Definitieve jaarafrekening buitenlandbijdrage Zorgverzekeringswet en de vaststelling van de buitenlandbijdrage

In deze zaak heeft de Rechtbank Den Haag op 3 november 2021 uitspraak gedaan in een geschil tussen eiser, een in Italië woonachtige Nederlander, en het Centraal Administratiekantoor (CAK) over de definitieve jaarafrekening van de buitenlandbijdrage ingevolge de Zorgverzekeringswet (Zvw) voor het zorgjaar 2018. Eiser ontving een pensioen op grond van de Algemene Ouderdomswet en was als verdragsgerechtigde aangemerkt, wat hem recht gaf op medische zorg in Italië ten laste van Nederland. De buitenlandbijdrage werd door verweerder vastgesteld op € 1.536,44, waarvan eiser nog € 581,73 moest betalen na eerdere inhoudingen.

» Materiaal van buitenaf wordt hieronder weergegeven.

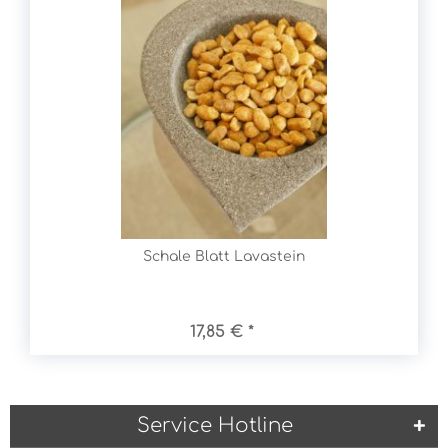
Schale Blatt Lavastein
17,85 € *
Service Hotline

Eiser heeft bezwaar gemaakt tegen de vaststelling van de buitenlandbijdrage, maar dit bezwaar werd ongegrond verklaard. De rechtbank heeft vastgesteld dat de berekening van de buitenlandbijdrage correct was uitgevoerd, waarbij verweerder de inkomensgegevens van eiser had gebruikt zoals vastgesteld door de Belastingdienst. Eiser voerde aan dat hij niet op de hoogte was van de mogelijkheid om herziening van de NiNbi-beschikking aan te vragen, maar de rechtbank oordeelde dat dit voor zijn eigen rekening en risico kwam.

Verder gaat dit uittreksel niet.